A Lowe’s Home Improvement customer was viewing a kitchen counter display when a box fell from above and hit her between the eyes. She never saw it coming.

 

The box was not part of the kitchen counter display. The box was on a high shelf, out of reach of customers, and accessible only by ladder. Lowe’s restricted use of its ladders, and intended the shelf to be used only by employees for storing excess product.

 

Lowe’s did not complete an incident report, did not investigate the customer’s injury claim, and instead removed the display, depriving the customer an opportunity to gather the evidence necessary to establish her injury claim.

 

Lowe’s denied the claim. The customer sued Lowe’s. Lowe’s moved for dismissal. Lowe’s argued that the customer could not prove how the box fell. Lowe’s also argued that customers sometimes used the ladders—even though Lowe’s did not allow it—and another customer could have disturbed the boxes earlier.

 

The trial court dismissed the customer’s personal injury claim. The store customer appealed.

 

Lowe’s cited a court opinion in which a customer was injured when several skillets on a low shelf fell to the floor and injured the customer’s foot. In that case the summary judgment in favor of the store was upheld on appeal.

 

The Court of Appeals nevertheless distinguished the skillets case, noting that—unlike here—in the skillets case the pans were intended to be and were directly accessible by customers. In contrast, Lowe’s customers could not readily access the shelf containing the boxes, which was out of the customers’ general reach. In fact, Lowe’s affirmatively sought to exclude customer access to this shelf.

 

The Court also found that Lowe’s removal of the kitchen counter display immediately after the accident supports overturning the dismissal.
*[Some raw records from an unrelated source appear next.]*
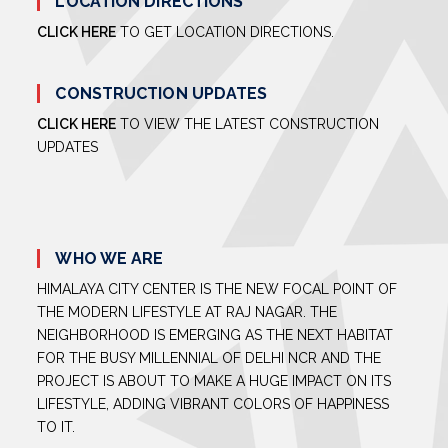
LOCATION DIRECTIONS
CLICK HERE
TO GET LOCATION DIRECTIONS.
CONSTRUCTION UPDATES
CLICK HERE
TO VIEW THE LATEST CONSTRUCTION
UPDATES
WHO WE ARE
HIMALAYA CITY CENTER IS THE NEW FOCAL POINT OF
THE MODERN LIFESTYLE AT RAJ NAGAR. THE
NEIGHBORHOOD IS EMERGING AS THE NEXT HABITAT
FOR THE BUSY MILLENNIAL OF DELHI NCR AND THE
PROJECT IS ABOUT TO MAKE A HUGE IMPACT ON ITS
LIFESTYLE, ADDING VIBRANT COLORS OF HAPPINESS
TO IT.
The Court cited an earlier opinion where a person was injured when he fell through a dock that collapsed under him. The property owner destroyed the dock following her accident. The Court of Appeals held in that case that because the property owner deprived the injured person an opportunity to investigate, a doctrine called res ipsa loquitur applied, and dismissal of the injury claim would be inappropriate.

 

The res ipsa loquitur doctrine is applied sparingly, in peculiar circumstances where an injury would not ordinarily occur in the absence of negligence, and the agency or instrumentality that caused the injury (the high shelf and the box that fell from it in the Lowe’s case) was within the exclusive control of the other party.

 

The doctrine has been applied, for example, to cases with objects falling from the defendant’s premises, the fall of an elevator, the escape of gas or water from mains or of electricity from wires or appliances, the derailment of trains or the explosion of boilers—where such things do not usually happen unless someone has been negligent.

 

The Court reversed the trial court, held that dismissal of the injury claim was improper, and that the customer was entitled to present her claim to a jury.[1]

By personal injury attorney Travis Scott Eller
lawblog disclaimer
[1] Lemke v. Lowe’s, unpublished (No. 65849-2-I  July 25, 2011).

Posted in Premises Liability and tagged , .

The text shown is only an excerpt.